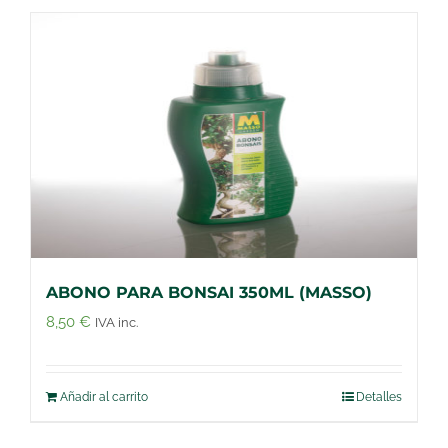
ABONO PARA BONSAI 350ML (MASSO)
8,50
€
IVA inc.
Añadir al carrito
Detalles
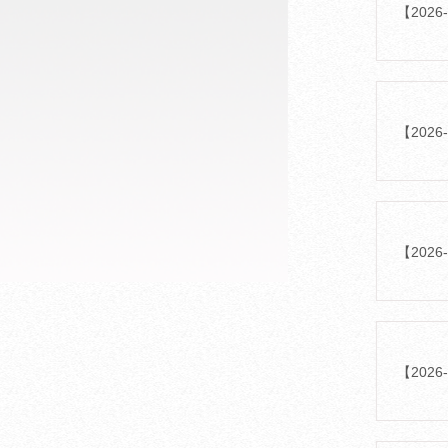
【202
【202
【20
【20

Task requirements:
Every line of the listing above is to be retyped exactly, but the pictures are to be dropped.

Solution:
ABONO PARA BONSAI 350ML (MASSO)
8,50
€
IVA inc.
Añadir al carrito
Detalles
【202
【202
【20
【20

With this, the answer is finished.